The Midnight service is back at 11.30pm Christmas Eve and our Informal Christmas Morning service will be at 10.30 this year.
On December 26th and Jan 2nd Rev Stephen will Zoom us a service at 11am.
What will the New Year bring?
Can we try and restart Monday Morning Meeting for new mums? We had one meeting before Coronavirus stopped everything. We need to know if there are mums who would be interested in a place to meet and chat, and we need people willing to welcome them and make tea or coffee …are you there?
Please contact any member of the PCC
We wish you all health, happiness, and just a little bit of change.
The Readings for The Feast of Christ The King
Sunday 21st November 2021
Daniel 7.9-10 & 13-14; Revelation 1.4b-8; John 18.33-37
If you want to find all the readings for this Sunday and prayers and artwork from the website of the Divinity School of Vanderbilt University please either click on the link below or copy and paste it into your browser.
The Collect for the Feast of Christ the King: Eternal Father, whose Son Jesus Christ ascended to the throne of heaven that he might rule over all things as Lord and King: keep the Church in the unity of the Spirit and the bond of peace, and bring the whole created order to worship at his feet...
“My kingdom is not from this world.” These are words that Jesus says at his trial before Pontius Pilate. And the way in which this is often understood is to say that what Jesus is saying here is that his kingdom is a spiritual one, that it is about private beliefs, about an inner life. And all this makes the decision to put Jesus to death seem really unfair. How unkind to put to death a decent, kindly chap who has never done any harm to anyone.
Of course, if the kingdom that Jesus is talking about is just about being decent and kindly then putting him to death is really unfair. But Jesus is talking about much more than decency and kindliness here.
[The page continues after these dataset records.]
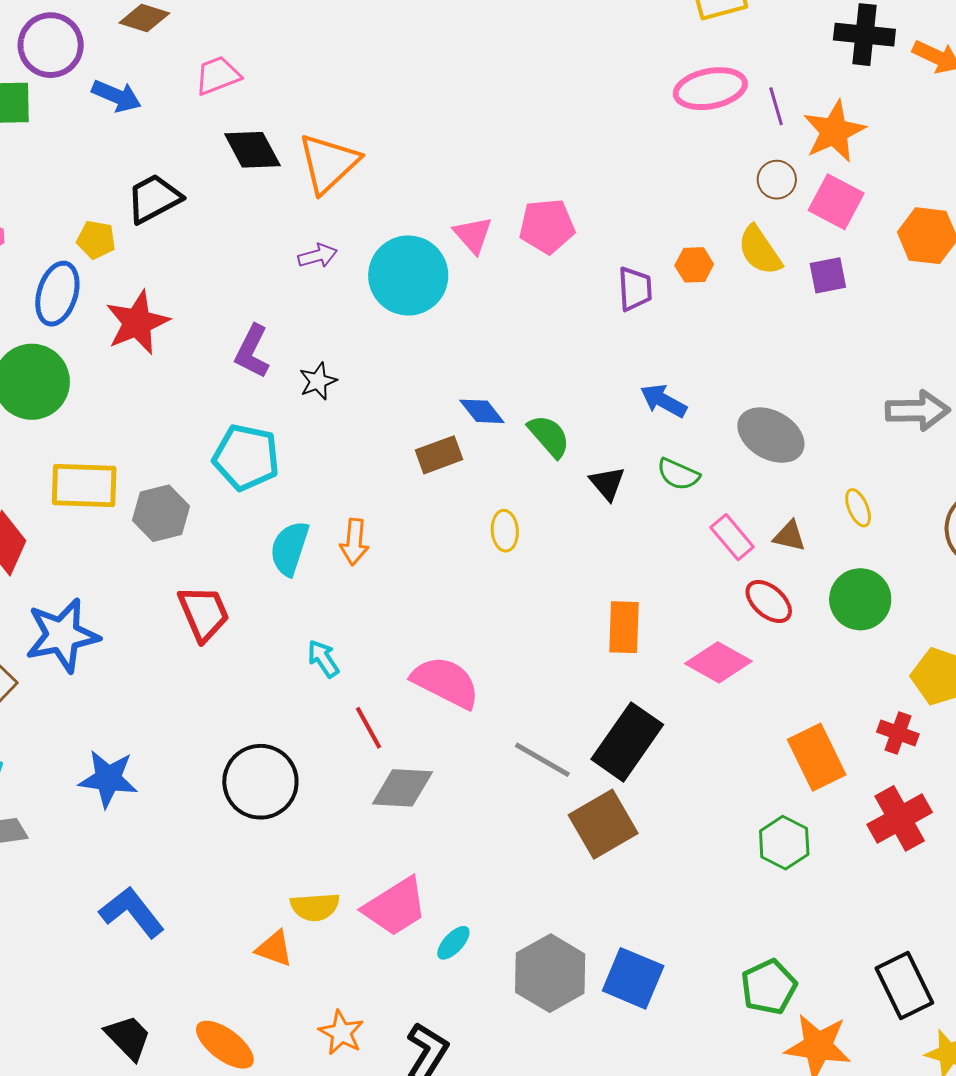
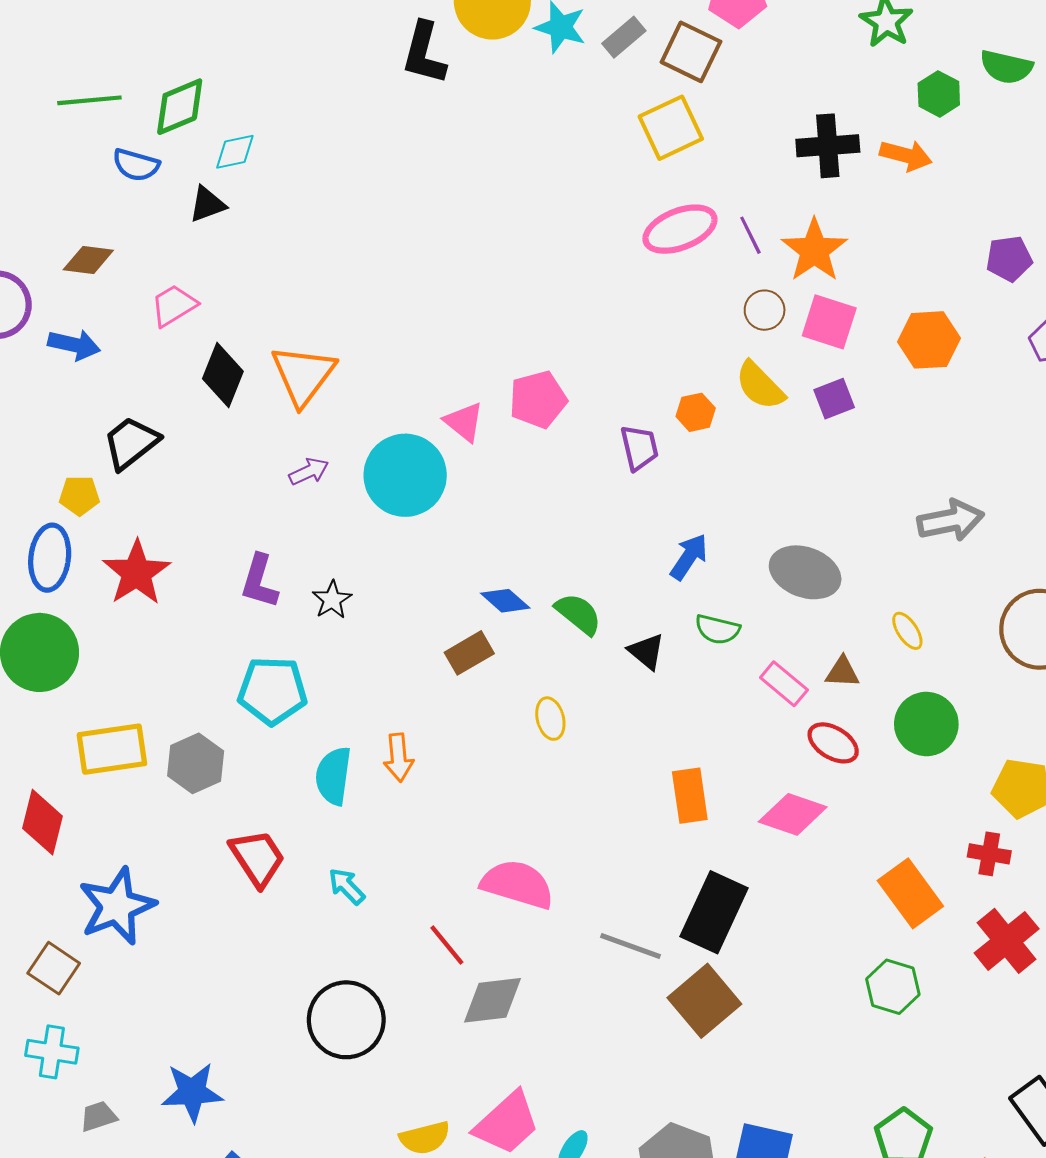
black diamond: (252, 150) -> (223, 375), turned 60
blue arrow: (663, 401) -> (689, 557), turned 105
cyan arrow: (323, 659) -> (347, 886), moved
blue star: (108, 779) -> (192, 1092), moved

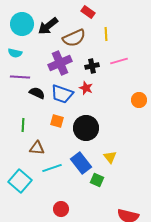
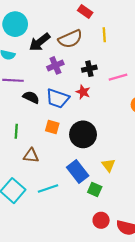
black arrow: (48, 26) -> (40, 42), moved
pink line: (119, 61) -> (118, 77), moved
purple cross: (60, 63) -> (55, 65), size x0.7
cyan line: (52, 168) -> (48, 188), moved
red circle: (61, 209) -> (101, 220), moved

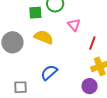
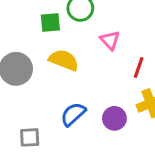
purple circle: (90, 86) -> (114, 118), moved

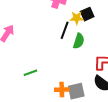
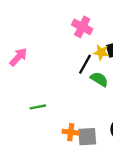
green semicircle: (79, 41) -> (99, 79), turned -84

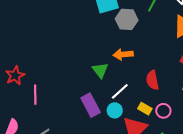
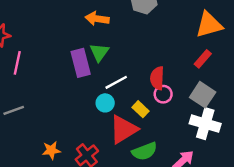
orange arrow: (123, 54) -> (97, 19), moved
purple rectangle: (91, 105) -> (81, 63), moved
pink circle: (163, 111) -> (163, 94), moved

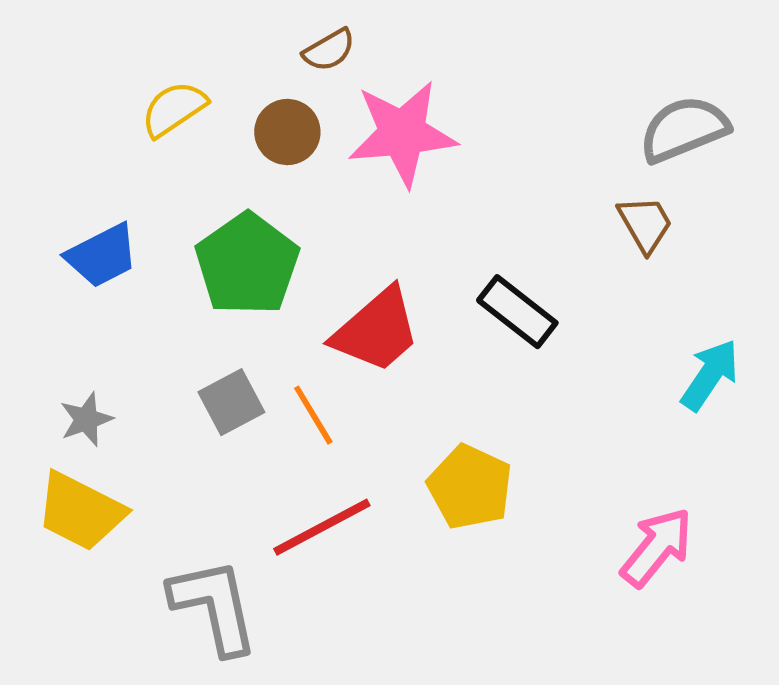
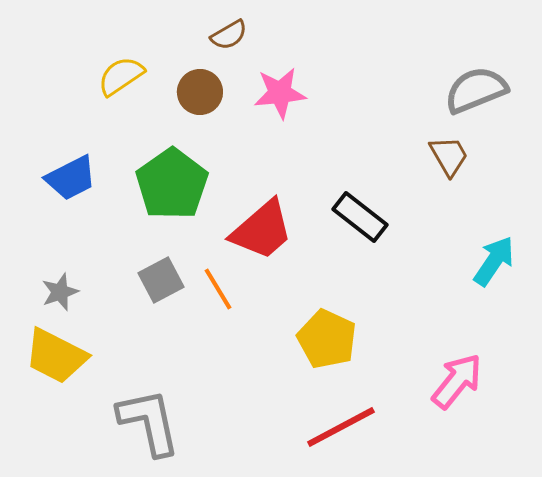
pink star: (402, 133) -> (280, 93), size x0.7
red line: (322, 527) -> (341, 427), moved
All the kingdoms of this world are about security, status, pleasure and power. Now none of these things are bad in themselves. I would rather live in a country that was secure than insecure. I am perfectly happy to grant the Queen a status that settles the matter once and for all about who has the most important status in our country. And every day I pray for her and for her ministers in the words of The Book of Common Prayer that “she, knowing whose minister she is, may above all things seek thy honour and glory.” I find pleasure in many ways as I trust that those of you who have shared my company will have observed. And when power is used to protect the week against the strong so that women and children can feel safe in their own homes and the elderly and frail are treated with dignity and respect then power is very necessary.
But when security, status, pleasure and power become ends in themselves; when I give my life in order to gain these things for myself, then they become idols, false gods. It was a follower of St John, Iranaeus of Lyon, who said that “the glory of God is a human being who is fully alive” (Gloria Dei est Homo Vivens) and of course, St John records Jesus himself as saying “I have come that they may have life and have it abundantly” (John 10.10). Security, status, pleasure and power are for the sake of abundant life for all people and not just for a privileged few; and when we deny these things to anyone so that we can keep them just for ourselves then we have become worshippers of false gods.
So why were the religious and political establishment of Jesus's time threatened by him? It was because he was a threat to their security, status, pleasure and power. He said that our final loyalty is not to people like them but to a higher power. And I am confident that if I give my loyalty to Christ who, as the Collect says, rules over all things, that he lays down his life for all people, that they might live and live abundantly. And that seems like a pretty good definition of all good leadership to me. What do you think?